Une longue attente sur les dérogations MAER

Lorsqu’une calamité agricole impacte fortement un département, il est possible d’invoquer l’événement exceptionnel qui permet aux agriculteurs de déroger au cahier des charges imposé par les MAE. Cette règle édictée dans les circulaires est relativement simple à comprendre mais elle est apparemment plus compliquée à appliquer. Le Préfet doit recevoir des ordres du Ministre, lequel se couvre auprès la Commission Européenne. Or, Bruno LEMAIRE, n’a pas fait preuve d’une grande diligence en la matière. En effet, une délégation de la FNSEA a dû se rendre à Bruxelles pour obtenir des garanties sur la mise en œuvre de cette dérogation. En principe, les instructions écrites doivent être données aux DDT de Haute Marne et Lorraine pour le 6 mai au sujet de la mesure rotationnelle ; cette dernière n’étant pas applicable aux autres départements en raison de leur rendement de référence qui était supérieur à 60 quintaux. Les agriculteurs devraient ainsi pouvoir choisir la meilleure solution entre la déclaration de la nouvelle culture semée ou l’ancienne qui sera dès lors mentionnée sur l’imprimé vert « liste des engagements », lequel sert de référence pour vérifier le respect des conditions de rotation sur la durée du contrat de 5 ans ; le but étant de conserver les 32 € sur l’ensemble de la surface contractualisée.
Pour ce qui concerne la conditionnalité et les DPU, il n’y aura pas de difficulté particulière dès lors que les trous de cultures ne seront pas colonisés par des adventices indésirables (chardons).

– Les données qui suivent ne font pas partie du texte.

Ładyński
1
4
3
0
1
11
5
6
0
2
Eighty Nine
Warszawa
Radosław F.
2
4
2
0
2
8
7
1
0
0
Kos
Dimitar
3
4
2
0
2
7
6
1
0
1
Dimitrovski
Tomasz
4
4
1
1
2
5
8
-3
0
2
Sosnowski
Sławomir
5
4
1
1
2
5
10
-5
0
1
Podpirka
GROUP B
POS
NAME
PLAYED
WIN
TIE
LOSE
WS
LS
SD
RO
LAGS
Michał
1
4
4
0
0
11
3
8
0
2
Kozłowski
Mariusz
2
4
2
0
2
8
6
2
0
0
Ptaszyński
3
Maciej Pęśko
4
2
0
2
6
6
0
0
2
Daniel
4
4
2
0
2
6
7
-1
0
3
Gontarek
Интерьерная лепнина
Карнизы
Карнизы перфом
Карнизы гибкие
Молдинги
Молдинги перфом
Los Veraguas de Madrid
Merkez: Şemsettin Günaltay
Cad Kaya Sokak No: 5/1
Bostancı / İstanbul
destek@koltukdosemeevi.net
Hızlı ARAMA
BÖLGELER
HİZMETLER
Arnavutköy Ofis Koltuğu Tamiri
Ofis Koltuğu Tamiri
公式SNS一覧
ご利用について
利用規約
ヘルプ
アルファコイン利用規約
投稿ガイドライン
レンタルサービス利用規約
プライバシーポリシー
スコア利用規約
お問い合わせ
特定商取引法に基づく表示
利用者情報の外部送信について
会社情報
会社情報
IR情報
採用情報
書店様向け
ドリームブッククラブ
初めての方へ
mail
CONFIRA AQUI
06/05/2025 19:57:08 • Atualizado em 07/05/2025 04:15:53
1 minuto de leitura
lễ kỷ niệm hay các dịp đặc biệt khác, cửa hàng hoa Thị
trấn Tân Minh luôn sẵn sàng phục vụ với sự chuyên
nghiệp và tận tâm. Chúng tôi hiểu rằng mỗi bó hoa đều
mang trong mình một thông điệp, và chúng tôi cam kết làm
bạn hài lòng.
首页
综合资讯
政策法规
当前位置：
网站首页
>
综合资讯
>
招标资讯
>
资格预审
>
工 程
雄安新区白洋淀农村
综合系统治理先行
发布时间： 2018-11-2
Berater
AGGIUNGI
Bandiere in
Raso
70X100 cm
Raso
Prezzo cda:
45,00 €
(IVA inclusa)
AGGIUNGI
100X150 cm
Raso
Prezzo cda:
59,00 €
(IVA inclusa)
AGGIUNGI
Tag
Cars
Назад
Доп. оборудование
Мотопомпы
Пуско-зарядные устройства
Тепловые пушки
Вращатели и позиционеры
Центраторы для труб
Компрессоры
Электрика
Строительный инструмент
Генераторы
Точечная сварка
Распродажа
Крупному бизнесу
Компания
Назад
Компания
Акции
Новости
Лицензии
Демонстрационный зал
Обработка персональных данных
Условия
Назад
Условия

SCHMALLENGERG, les moutonniers doivent être aidés


Autre fléau qui touche la Haute Marne en ce début d’année : l’épidémie de SCHMALLENBERG, qui a lourdement impacté les élevages ayant eu des agnelages au cours du premier trimestre. Là encore, la FDSEA 52 a tiré, à plusieurs reprises la sonnette d’alarme et n’entend se contenter de promesses. Des moyens doivent être débloqués pour venir en aide aux éleveurs qui ont subi des pertes anormales. Le dossier a été à nouveau évoqué lors du congrès de la FNO qui s’est tenu la semaine dernière.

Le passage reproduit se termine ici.